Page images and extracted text
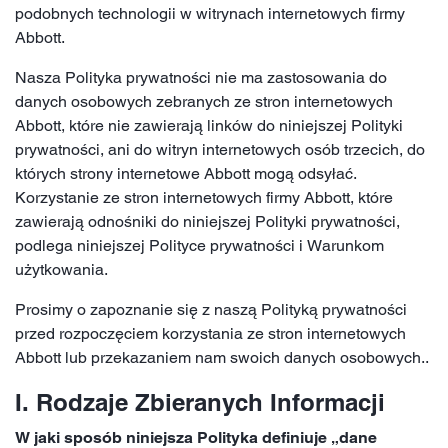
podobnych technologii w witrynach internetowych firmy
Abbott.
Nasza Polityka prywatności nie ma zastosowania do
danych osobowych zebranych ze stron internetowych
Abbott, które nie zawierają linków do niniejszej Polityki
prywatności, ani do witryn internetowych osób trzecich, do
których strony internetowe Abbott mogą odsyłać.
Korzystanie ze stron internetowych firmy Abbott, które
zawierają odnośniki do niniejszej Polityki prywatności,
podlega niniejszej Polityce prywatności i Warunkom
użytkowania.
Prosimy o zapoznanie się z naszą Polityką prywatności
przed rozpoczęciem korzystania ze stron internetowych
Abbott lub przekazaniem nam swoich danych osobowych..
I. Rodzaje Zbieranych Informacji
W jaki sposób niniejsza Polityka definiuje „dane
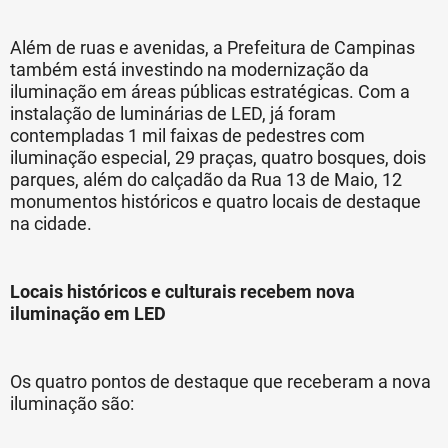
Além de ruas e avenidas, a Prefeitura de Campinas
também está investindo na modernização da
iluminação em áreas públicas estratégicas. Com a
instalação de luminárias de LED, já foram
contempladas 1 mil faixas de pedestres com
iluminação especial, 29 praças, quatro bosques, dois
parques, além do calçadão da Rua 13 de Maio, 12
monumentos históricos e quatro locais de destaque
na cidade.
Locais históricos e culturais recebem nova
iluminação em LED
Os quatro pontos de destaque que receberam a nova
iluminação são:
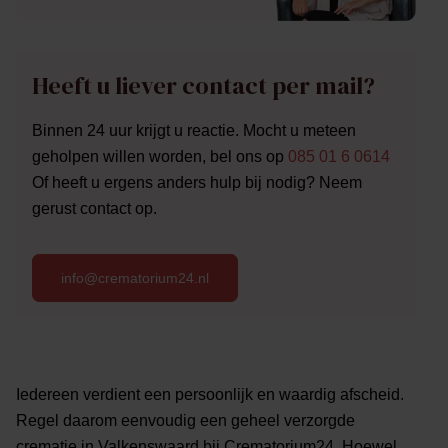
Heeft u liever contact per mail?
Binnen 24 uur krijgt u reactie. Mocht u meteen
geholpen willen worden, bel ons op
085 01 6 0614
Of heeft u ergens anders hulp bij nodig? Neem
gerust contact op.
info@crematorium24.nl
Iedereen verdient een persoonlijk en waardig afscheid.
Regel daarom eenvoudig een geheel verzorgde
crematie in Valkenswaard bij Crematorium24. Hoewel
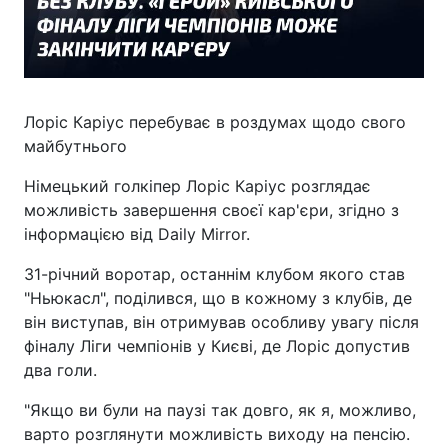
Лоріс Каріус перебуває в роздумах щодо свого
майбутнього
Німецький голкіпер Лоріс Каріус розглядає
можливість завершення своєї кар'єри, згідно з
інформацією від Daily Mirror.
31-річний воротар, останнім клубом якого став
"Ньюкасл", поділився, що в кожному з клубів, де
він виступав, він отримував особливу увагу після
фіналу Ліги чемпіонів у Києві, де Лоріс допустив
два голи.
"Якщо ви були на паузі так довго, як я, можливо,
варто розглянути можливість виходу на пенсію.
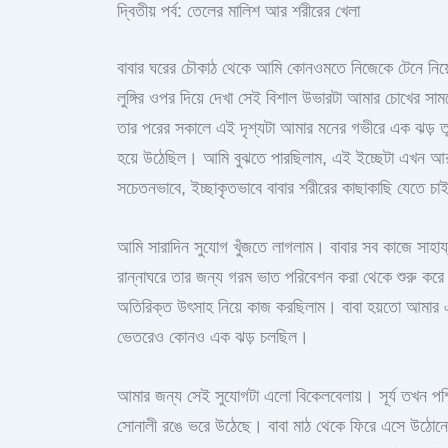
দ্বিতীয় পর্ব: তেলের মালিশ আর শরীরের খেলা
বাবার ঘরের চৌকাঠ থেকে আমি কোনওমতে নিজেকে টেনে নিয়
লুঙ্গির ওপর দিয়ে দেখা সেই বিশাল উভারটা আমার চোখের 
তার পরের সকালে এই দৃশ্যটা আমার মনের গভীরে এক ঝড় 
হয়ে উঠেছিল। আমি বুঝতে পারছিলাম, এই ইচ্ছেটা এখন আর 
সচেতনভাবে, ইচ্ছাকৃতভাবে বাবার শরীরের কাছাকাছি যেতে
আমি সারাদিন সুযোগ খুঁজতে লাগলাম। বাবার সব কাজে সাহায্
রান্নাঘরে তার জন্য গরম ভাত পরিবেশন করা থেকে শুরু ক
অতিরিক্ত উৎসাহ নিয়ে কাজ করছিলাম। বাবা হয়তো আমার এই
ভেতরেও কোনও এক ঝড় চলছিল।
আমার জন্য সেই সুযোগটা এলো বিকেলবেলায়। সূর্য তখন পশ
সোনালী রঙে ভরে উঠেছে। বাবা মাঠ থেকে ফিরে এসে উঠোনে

How to complete this task
Reproduce the records exactly, images excluded.

Result of this exercise
podobnych technologii w witrynach internetowych firmy
Abbott.
Nasza Polityka prywatności nie ma zastosowania do
danych osobowych zebranych ze stron internetowych
Abbott, które nie zawierają linków do niniejszej Polityki
prywatności, ani do witryn internetowych osób trzecich, do
których strony internetowe Abbott mogą odsyłać.
Korzystanie ze stron internetowych firmy Abbott, które
zawierają odnośniki do niniejszej Polityki prywatności,
podlega niniejszej Polityce prywatności i Warunkom
użytkowania.
Prosimy o zapoznanie się z naszą Polityką prywatności
przed rozpoczęciem korzystania ze stron internetowych
Abbott lub przekazaniem nam swoich danych osobowych..
I. Rodzaje Zbieranych Informacji
W jaki sposób niniejsza Polityka definiuje „dane
Além de ruas e avenidas, a Prefeitura de Campinas
também está investindo na modernização da
iluminação em áreas públicas estratégicas. Com a
instalação de luminárias de LED, já foram
contempladas 1 mil faixas de pedestres com
iluminação especial, 29 praças, quatro bosques, dois
parques, além do calçadão da Rua 13 de Maio, 12
monumentos históricos e quatro locais de destaque
na cidade.
Locais históricos e culturais recebem nova
iluminação em LED
Os quatro pontos de destaque que receberam a nova
iluminação são:
Heeft u liever contact per mail?
Binnen 24 uur krijgt u reactie. Mocht u meteen
geholpen willen worden, bel ons op
085 01 6 0614
Of heeft u ergens anders hulp bij nodig? Neem
gerust contact op.
info@crematorium24.nl
Iedereen verdient een persoonlijk en waardig afscheid.
Regel daarom eenvoudig een geheel verzorgde
crematie in Valkenswaard bij Crematorium24. Hoewel
Лоріс Каріус перебуває в роздумах щодо свого
майбутнього
Німецький голкіпер Лоріс Каріус розглядає
можливість завершення своєї кар'єри, згідно з
інформацією від Daily Mirror.
31-річний воротар, останнім клубом якого став
"Ньюкасл", поділився, що в кожному з клубів, де
він виступав, він отримував особливу увагу після
фіналу Ліги чемпіонів у Києві, де Лоріс допустив
два голи.
"Якщо ви були на паузі так довго, як я, можливо,
варто розглянути можливість виходу на пенсію.
দ্বিতীয় পর্ব: তেলের মালিশ আর শরীরের খেলা
বাবার ঘরের চৌকাঠ থেকে আমি কোনওমতে নিজেকে টেনে নিয়
লুঙ্গির ওপর দিয়ে দেখা সেই বিশাল উভারটা আমার চোখের 
তার পরের সকালে এই দৃশ্যটা আমার মনের গভীরে এক ঝড় 
হয়ে উঠেছিল। আমি বুঝতে পারছিলাম, এই ইচ্ছেটা এখন আর 
সচেতনভাবে, ইচ্ছাকৃতভাবে বাবার শরীরের কাছাকাছি যেতে
আমি সারাদিন সুযোগ খুঁজতে লাগলাম। বাবার সব কাজে সাহায্
রান্নাঘরে তার জন্য গরম ভাত পরিবেশন করা থেকে শুরু ক
অতিরিক্ত উৎসাহ নিয়ে কাজ করছিলাম। বাবা হয়তো আমার এই
ভেতরেও কোনও এক ঝড় চলছিল।
আমার জন্য সেই সুযোগটা এলো বিকেলবেলায়। সূর্য তখন পশ
সোনালী রঙে ভরে উঠেছে। বাবা মাঠ থেকে ফিরে এসে উঠোনে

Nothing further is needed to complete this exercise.